YIELD: 1 salad
First, roast the butternut squash. To do this, pre-heat the oven to 425 degrees F while you peel and chop the squash into bite size cubes. Place the cubes on a sheet try lined with parchment paper. Toss the cubes in the oil and spices, Spread the cubes out so they each have plenty of space and are not overlapping. Roast the squash for 40-60 minutes or until they edges are slightly brown and toasty. Make sure the squash is still firm when pierced, so it does not fall apart when you mix up the salad. Cool to room temperature while you assemble the rest of the salad.
To assemble the salad, first add the kale to a large bowl and drizzle with oil. Massage the oil into the kale really well, making sure that every single piece is coated thoroughly. This step is very important, it will make the kale easier to chew and digest and allow you to have a more enjoyable eating experience. Set the kale aside for at least 15-20 min.

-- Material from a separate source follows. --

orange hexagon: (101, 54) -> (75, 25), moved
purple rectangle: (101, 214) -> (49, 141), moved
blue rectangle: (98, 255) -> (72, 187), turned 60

Next, top the kale with the chicken, cranberries, pecans, 4 oz of the roasted butternut squash and goat cheese. Drizzle with balsamic dressing and season well.

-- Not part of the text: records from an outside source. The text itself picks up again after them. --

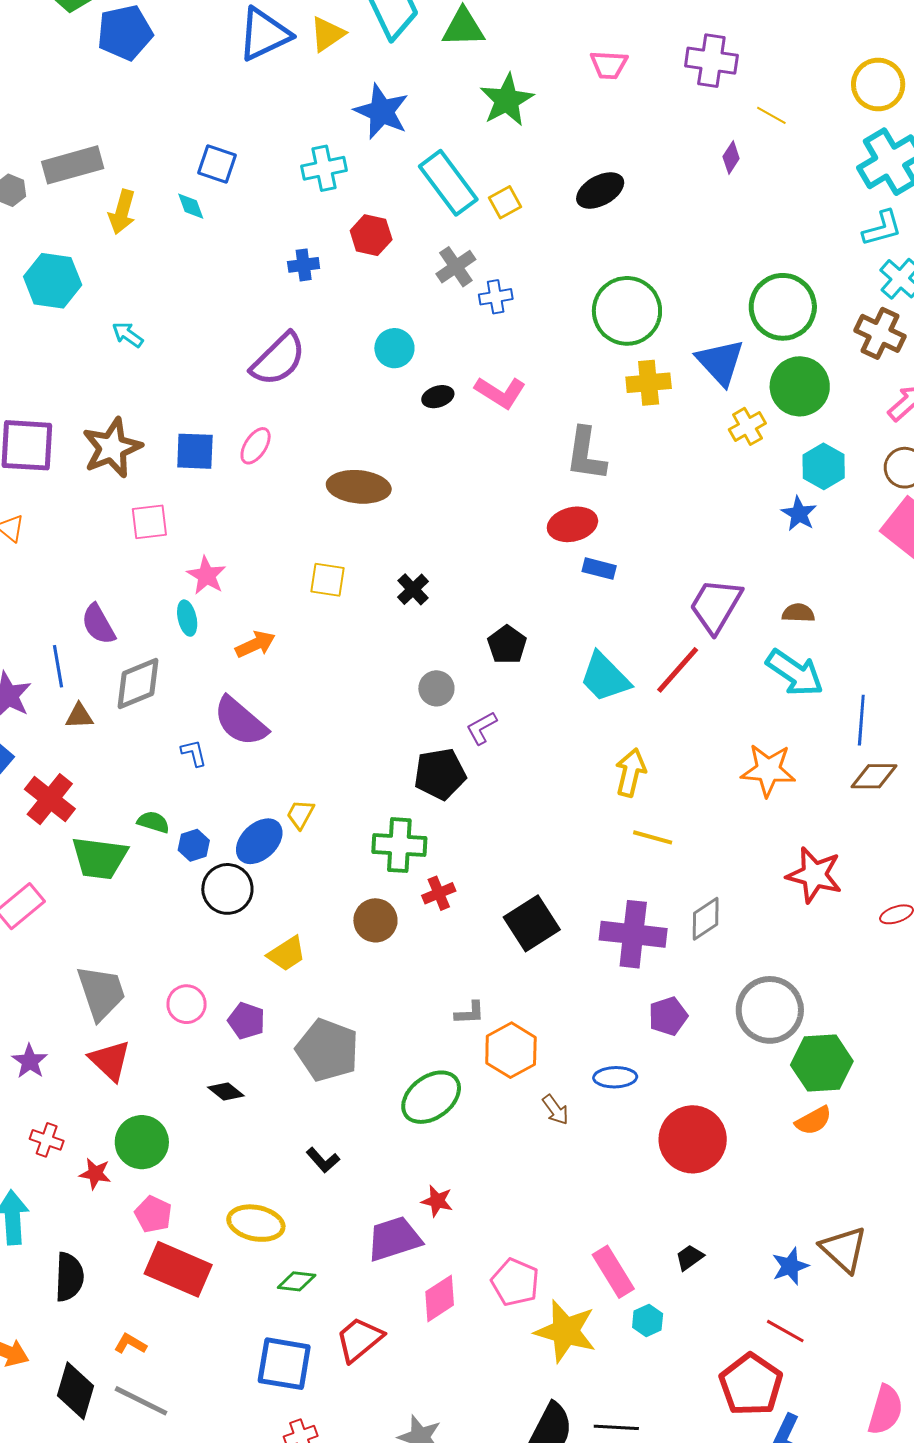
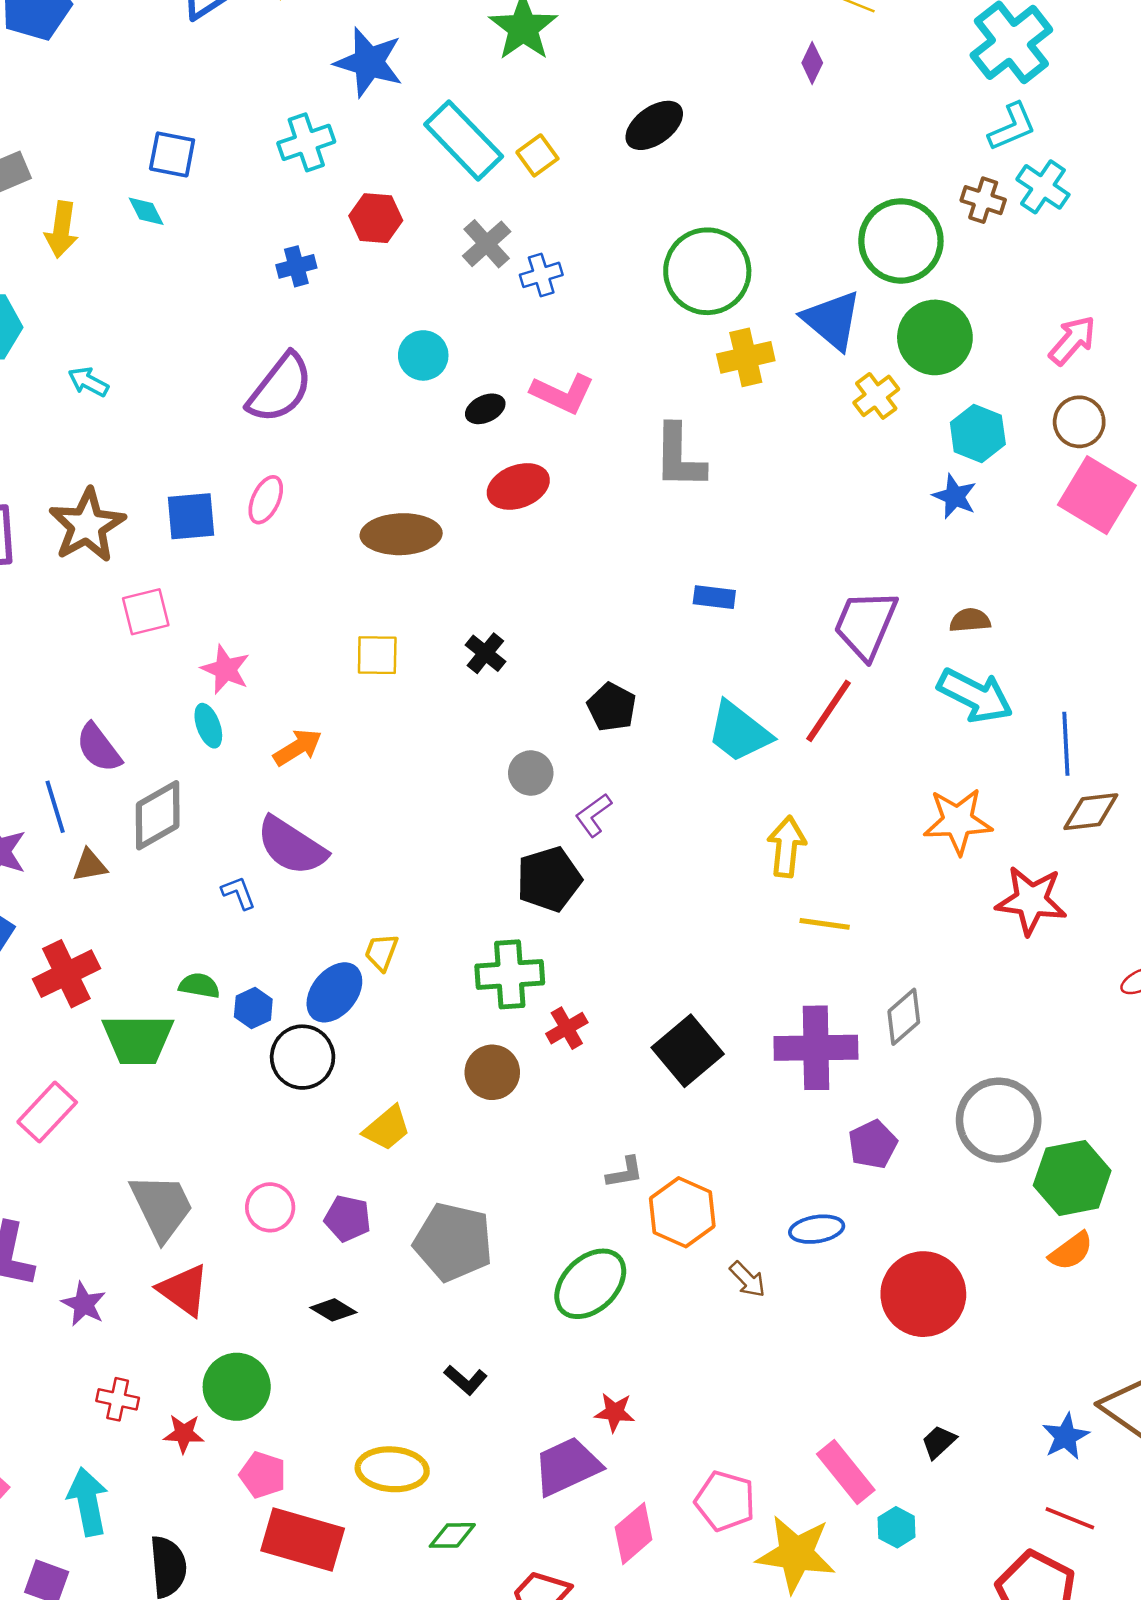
brown cross: (880, 333) -> (983, 200), moved, size x0.7
red ellipse: (572, 524) -> (518, 486), moved
red cross: (50, 799) -> (66, 974), turned 33
red star: (814, 875) -> (1031, 900), moved

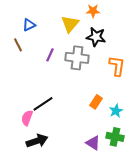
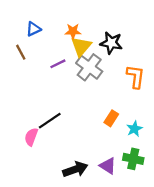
orange star: (93, 11) -> (73, 31), moved
yellow triangle: (70, 24) -> (81, 46), moved
purple line: (50, 55) -> (58, 64), turned 40
gray cross: (77, 58) -> (89, 67), turned 30
black arrow: (37, 141) -> (75, 169), moved

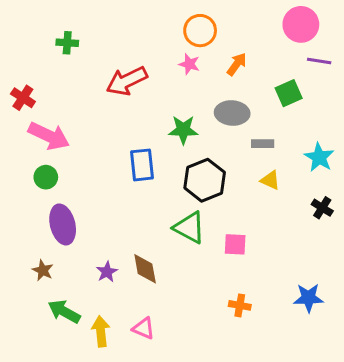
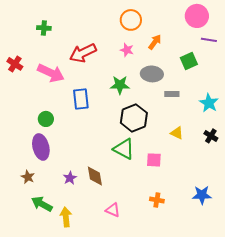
pink star: (189, 64) -> (127, 50), moved
pink arrow: (49, 136) -> (51, 73), moved
blue rectangle: (142, 165) -> (81, 99), moved
green circle: (46, 177) -> (46, 119), moved
yellow triangle: (270, 180) -> (177, 133), moved
pink triangle: (144, 328) -> (113, 210), moved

Toss all together and enjoy!
This salad 100% tastes like Thanksgiving. Let me tell you, if its Spring and your looking for some Holiday cheer, you just found it. I am a huge fan of "gobbler" sandwiches, you know, the one's where you take turkey, cranberry sauce, stuffing, mayo, put it all on a huge roll and go to town. This salad is reminiscent of that sandwich and gives you that same type of nostalgia.

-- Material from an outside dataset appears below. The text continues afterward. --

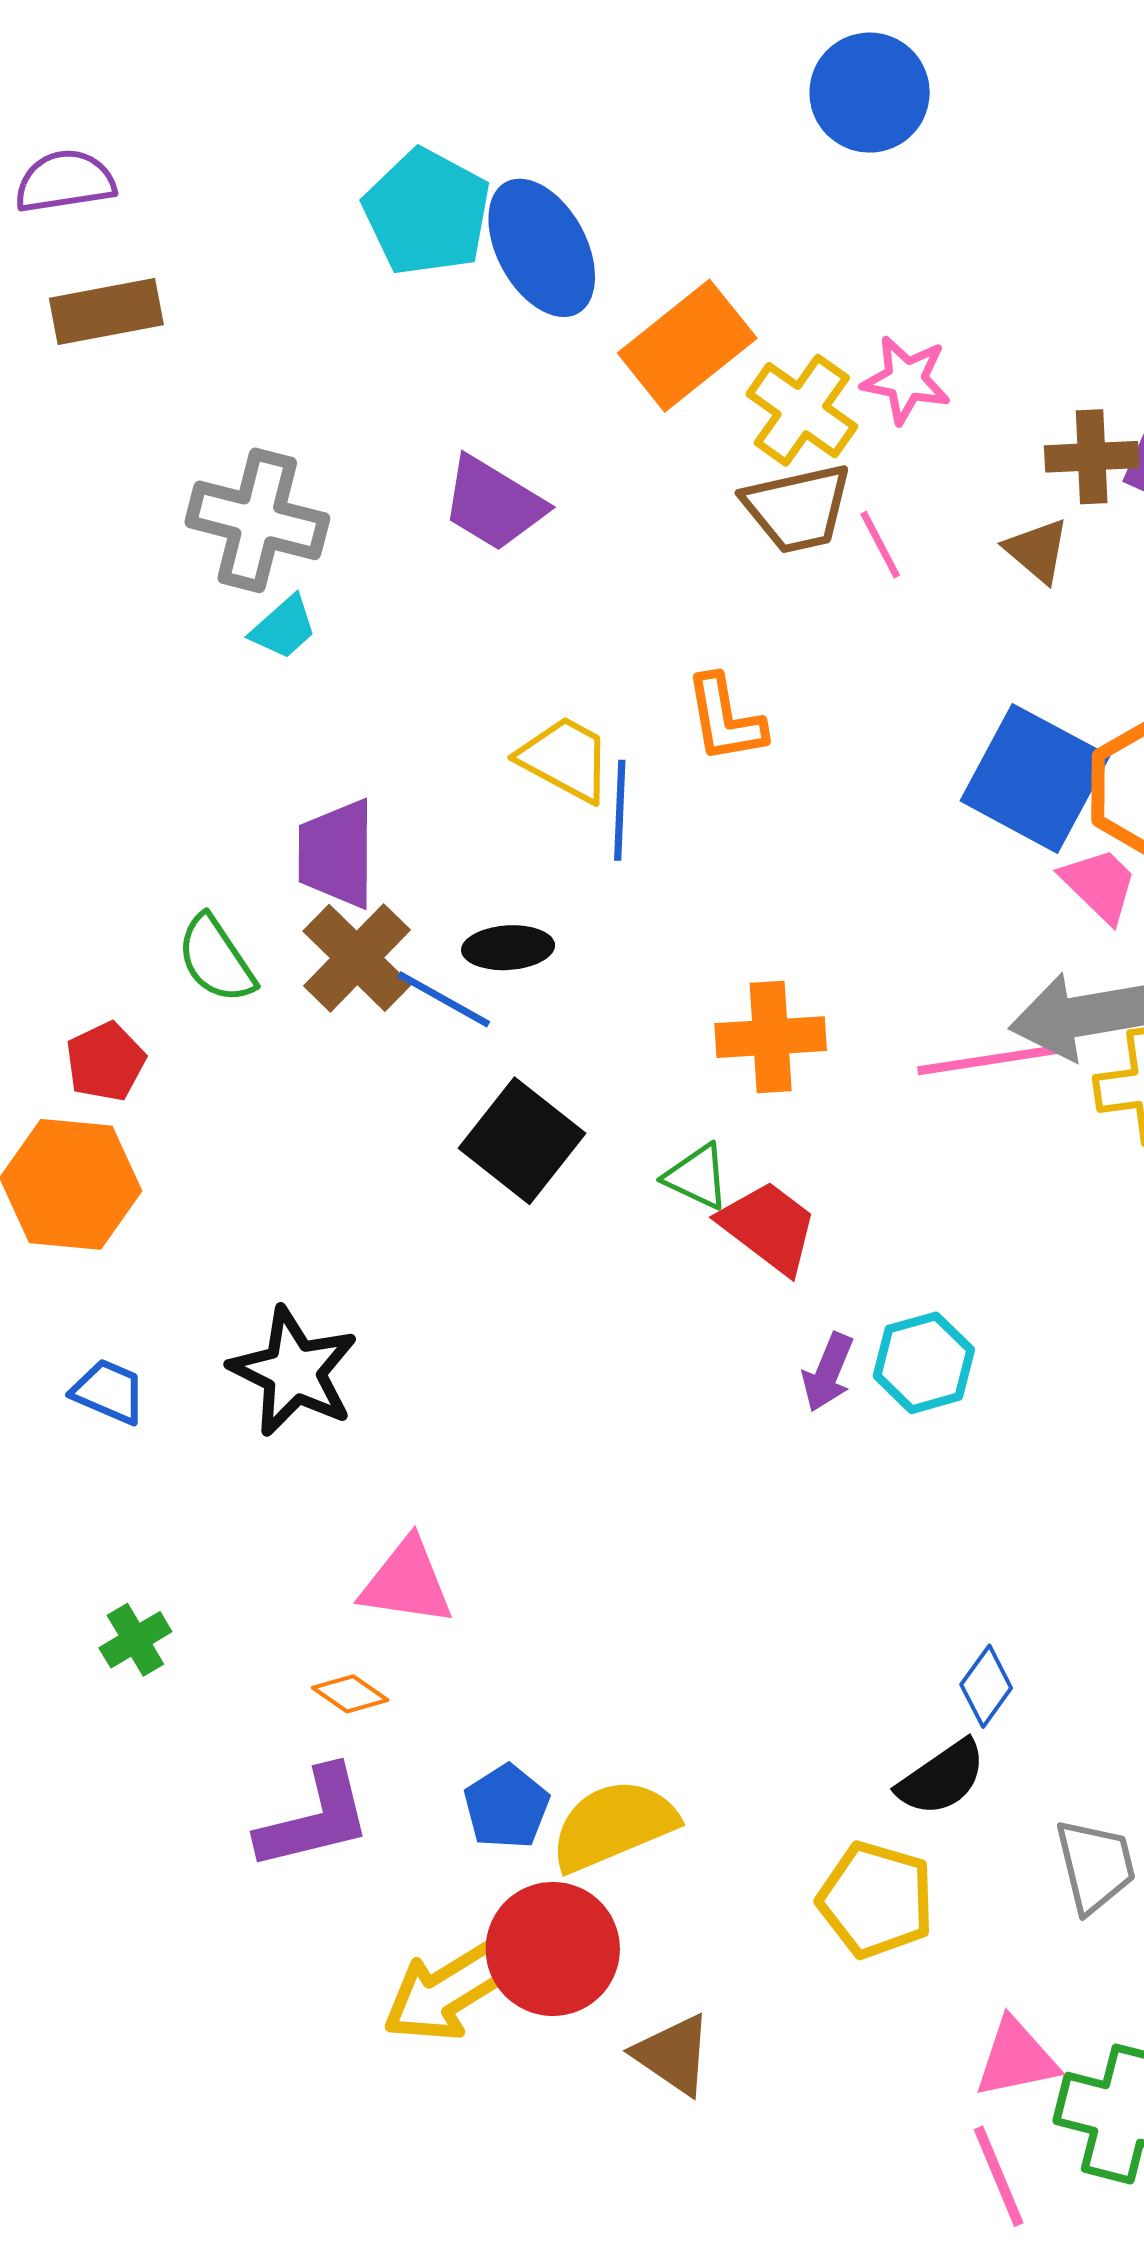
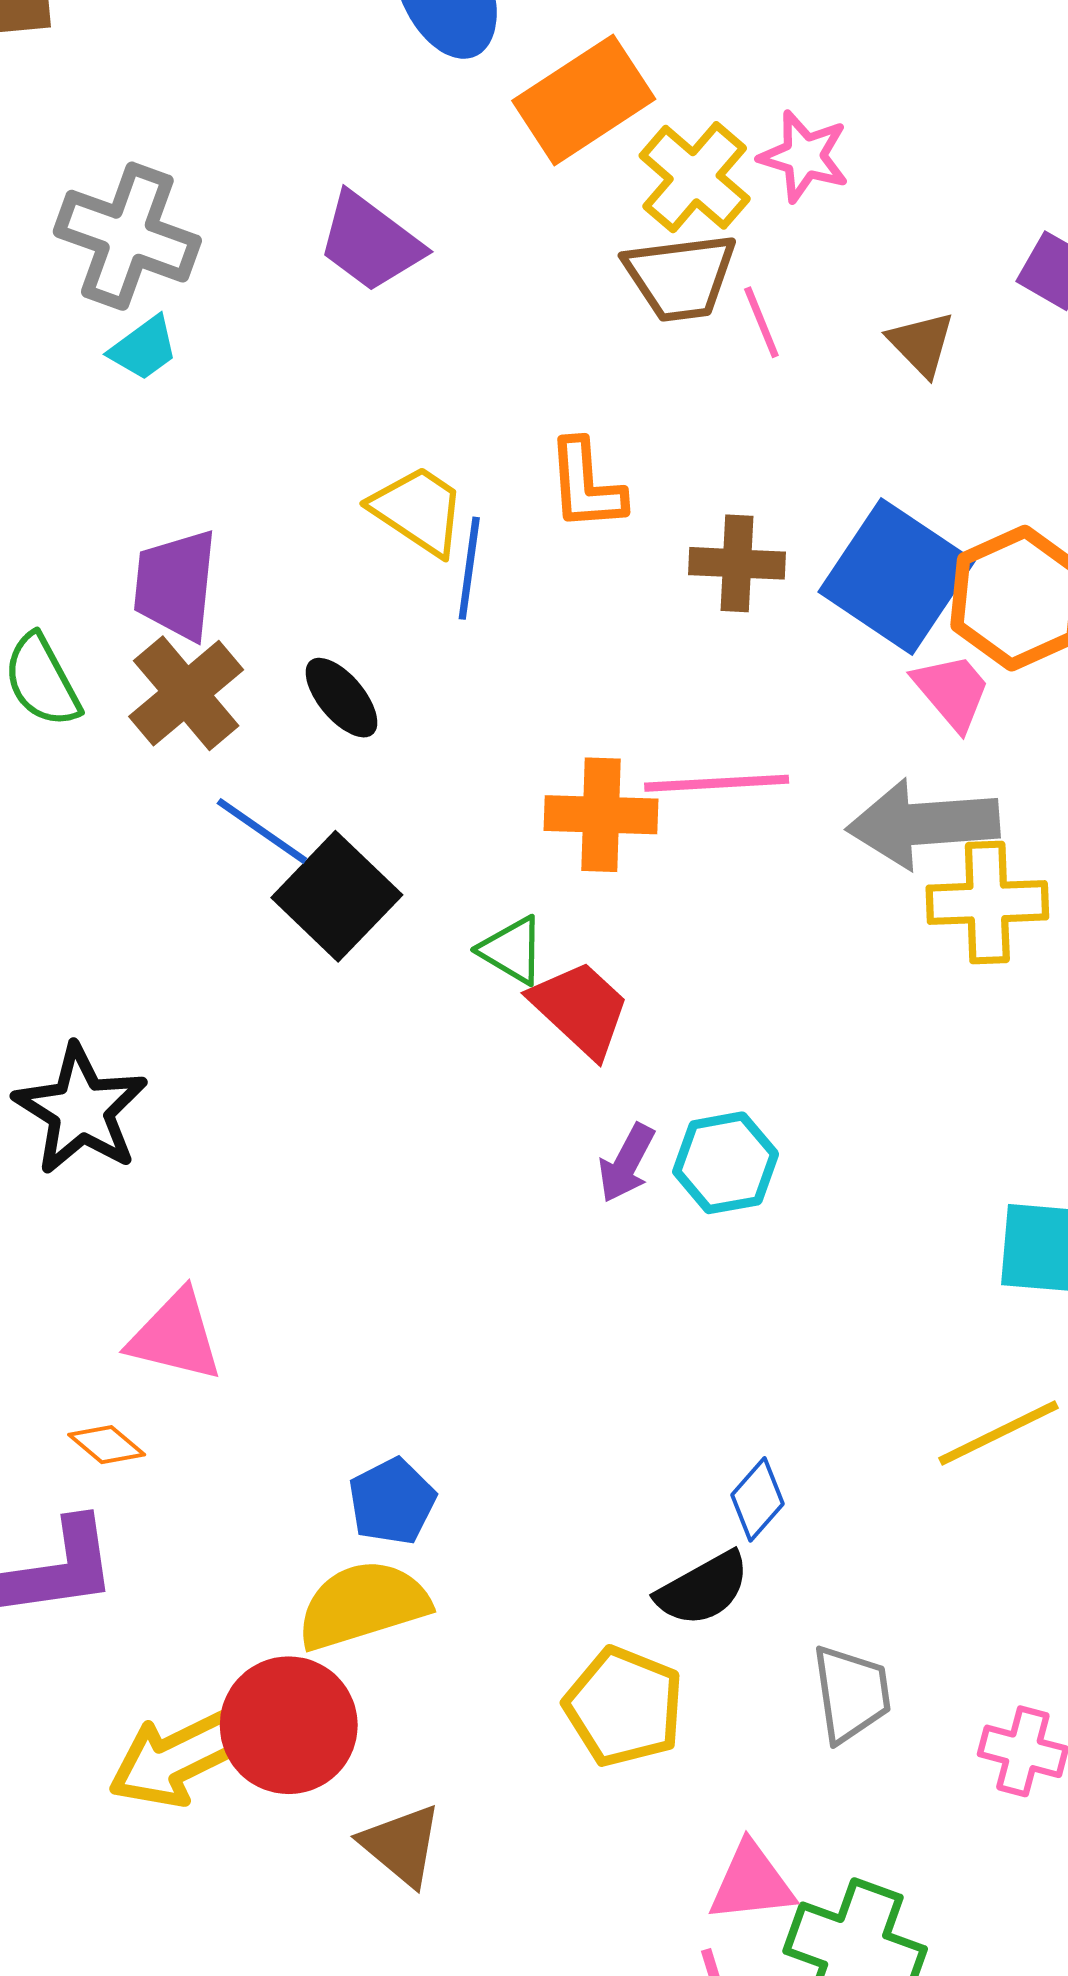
brown cross: (1092, 457) -> (737, 563), moved
black ellipse: (508, 948) -> (341, 698), turned 48
blue line: (444, 999) -> (262, 831), moved
pink line: (987, 1060) -> (717, 783), moved
blue pentagon: (507, 1807) -> (392, 1501), moved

Kale have never been my absolute favorite of all the green salad bases, but once I discovered using the oil to make it more digestible, I have been adding it more and more into my salad rotation. Do not even get me started on butternut squash. Listen, I would take sweet potatoes over butternut squash any day, BUT roasted to taste like pumpkin pie??? Call me a convert.
I would say this salad is at least worth a try. You can easily sub out chicken for turkey, if you want that true Thanksgiving vibe. Or even leave the meat out all together is that's your thing. Most other veggies cannot even touch the nutrition benefits of butternut squash. Butternut squash is an excellent source of provitamin A carotenoids, vitamin C, B vitamins, potassium, magnesium, and manganese. So, eat that rainbow and add orange to your plate with this killer salad.